_What is required_
Each record in the listing below is to be duplicated exactly.

--- START ---

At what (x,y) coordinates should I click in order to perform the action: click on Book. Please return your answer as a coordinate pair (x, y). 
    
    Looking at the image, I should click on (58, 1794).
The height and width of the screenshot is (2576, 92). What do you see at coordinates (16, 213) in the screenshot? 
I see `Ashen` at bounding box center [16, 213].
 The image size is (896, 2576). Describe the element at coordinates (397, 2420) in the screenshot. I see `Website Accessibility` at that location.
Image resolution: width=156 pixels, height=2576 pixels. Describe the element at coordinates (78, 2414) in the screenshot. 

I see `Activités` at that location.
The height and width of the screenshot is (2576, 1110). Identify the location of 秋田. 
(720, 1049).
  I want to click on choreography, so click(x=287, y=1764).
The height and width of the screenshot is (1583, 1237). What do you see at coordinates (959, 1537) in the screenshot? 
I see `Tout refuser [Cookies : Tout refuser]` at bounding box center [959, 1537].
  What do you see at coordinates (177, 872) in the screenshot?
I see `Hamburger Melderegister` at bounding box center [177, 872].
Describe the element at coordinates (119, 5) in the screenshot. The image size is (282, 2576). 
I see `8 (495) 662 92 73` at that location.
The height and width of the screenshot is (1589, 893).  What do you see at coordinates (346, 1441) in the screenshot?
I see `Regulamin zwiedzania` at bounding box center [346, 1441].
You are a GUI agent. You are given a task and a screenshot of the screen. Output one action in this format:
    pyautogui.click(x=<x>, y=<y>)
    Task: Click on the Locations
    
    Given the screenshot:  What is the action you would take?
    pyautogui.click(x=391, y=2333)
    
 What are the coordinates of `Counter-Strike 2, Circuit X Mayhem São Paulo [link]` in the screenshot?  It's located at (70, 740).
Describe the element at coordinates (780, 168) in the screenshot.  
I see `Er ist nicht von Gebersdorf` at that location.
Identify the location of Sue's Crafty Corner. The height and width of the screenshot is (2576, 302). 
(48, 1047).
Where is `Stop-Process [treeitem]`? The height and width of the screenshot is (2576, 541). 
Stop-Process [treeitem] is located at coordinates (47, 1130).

--- END ---

_Answer section_
At what (x,y) coordinates should I click in order to perform the action: click on Book. Please return your answer as a coordinate pair (x, y). 
    
    Looking at the image, I should click on (58, 1794).
The height and width of the screenshot is (2576, 92). What do you see at coordinates (16, 213) in the screenshot? 
I see `Ashen` at bounding box center [16, 213].
 The image size is (896, 2576). Describe the element at coordinates (397, 2420) in the screenshot. I see `Website Accessibility` at that location.
Image resolution: width=156 pixels, height=2576 pixels. Describe the element at coordinates (78, 2414) in the screenshot. 

I see `Activités` at that location.
The height and width of the screenshot is (2576, 1110). Identify the location of 秋田. 
(720, 1049).
  I want to click on choreography, so click(x=287, y=1764).
The height and width of the screenshot is (1583, 1237). What do you see at coordinates (959, 1537) in the screenshot? 
I see `Tout refuser [Cookies : Tout refuser]` at bounding box center [959, 1537].
  What do you see at coordinates (177, 872) in the screenshot?
I see `Hamburger Melderegister` at bounding box center [177, 872].
Describe the element at coordinates (119, 5) in the screenshot. The image size is (282, 2576). 
I see `8 (495) 662 92 73` at that location.
The height and width of the screenshot is (1589, 893).  What do you see at coordinates (346, 1441) in the screenshot?
I see `Regulamin zwiedzania` at bounding box center [346, 1441].
You are a GUI agent. You are given a task and a screenshot of the screen. Output one action in this format:
    pyautogui.click(x=<x>, y=<y>)
    Task: Click on the Locations
    
    Given the screenshot:  What is the action you would take?
    pyautogui.click(x=391, y=2333)
    
 What are the coordinates of `Counter-Strike 2, Circuit X Mayhem São Paulo [link]` in the screenshot?  It's located at (70, 740).
Describe the element at coordinates (780, 168) in the screenshot.  
I see `Er ist nicht von Gebersdorf` at that location.
Identify the location of Sue's Crafty Corner. The height and width of the screenshot is (2576, 302). 
(48, 1047).
Where is `Stop-Process [treeitem]`? The height and width of the screenshot is (2576, 541). 
Stop-Process [treeitem] is located at coordinates (47, 1130).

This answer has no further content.